[Dataset records — start]
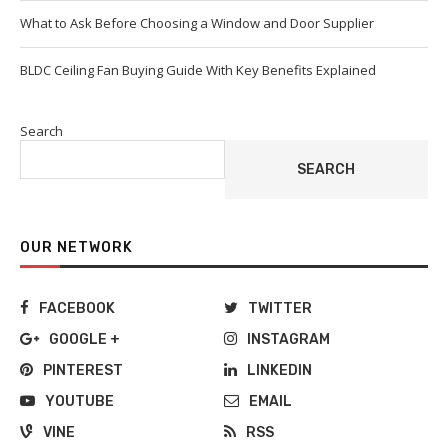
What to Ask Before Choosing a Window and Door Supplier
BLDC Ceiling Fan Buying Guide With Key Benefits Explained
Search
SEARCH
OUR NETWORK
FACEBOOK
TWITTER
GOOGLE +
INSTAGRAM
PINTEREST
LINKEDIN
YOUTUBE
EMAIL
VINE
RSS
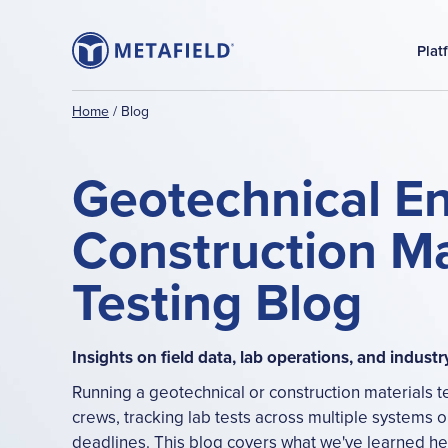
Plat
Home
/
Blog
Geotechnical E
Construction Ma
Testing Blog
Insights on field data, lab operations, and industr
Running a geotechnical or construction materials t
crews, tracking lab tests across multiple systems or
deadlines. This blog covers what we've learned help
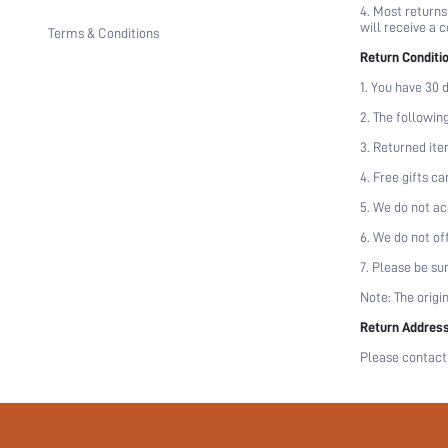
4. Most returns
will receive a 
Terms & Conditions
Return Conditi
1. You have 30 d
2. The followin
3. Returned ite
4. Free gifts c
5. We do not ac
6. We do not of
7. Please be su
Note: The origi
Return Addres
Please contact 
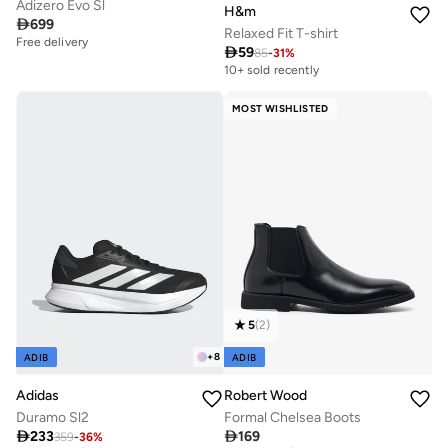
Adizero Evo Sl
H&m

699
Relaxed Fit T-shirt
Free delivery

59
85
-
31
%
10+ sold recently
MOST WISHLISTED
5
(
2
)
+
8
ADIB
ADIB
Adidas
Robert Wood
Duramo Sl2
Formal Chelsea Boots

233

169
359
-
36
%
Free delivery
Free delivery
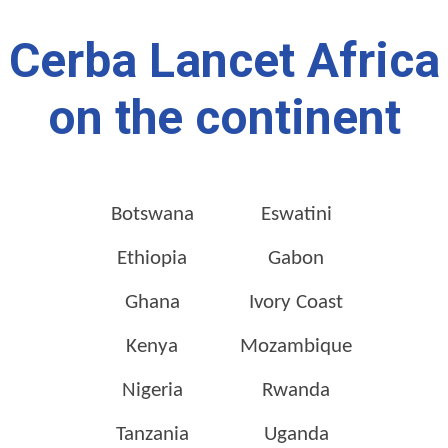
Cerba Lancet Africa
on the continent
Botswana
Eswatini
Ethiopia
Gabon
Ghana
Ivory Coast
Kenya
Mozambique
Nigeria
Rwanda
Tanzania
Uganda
[Dataset records — finish]
Your objective: Return exactly, and only, the lines that run from the line containing "Insights on field" to the last line of the entries above, both ends included, with pictures left out.

Finished exercise:
Insights on field data, lab operations, and industr
Running a geotechnical or construction materials t
crews, tracking lab tests across multiple systems or
deadlines. This blog covers what we've learned help
4. Most returns
will receive a 
Terms & Conditions
Return Conditi
1. You have 30 d
2. The followin
3. Returned ite
4. Free gifts c
5. We do not ac
6. We do not of
7. Please be su
Note: The origi
Return Addres
Please contact 
Adizero Evo Sl
H&m

699
Relaxed Fit T-shirt
Free delivery

59
85
-
31
%
10+ sold recently
MOST WISHLISTED
5
(
2
)
+
8
ADIB
ADIB
Adidas
Robert Wood
Duramo Sl2
Formal Chelsea Boots

233

169
359
-
36
%
Free delivery
Free delivery
Cerba Lancet Africa
on the continent
Botswana
Eswatini
Ethiopia
Gabon
Ghana
Ivory Coast
Kenya
Mozambique
Nigeria
Rwanda
Tanzania
Uganda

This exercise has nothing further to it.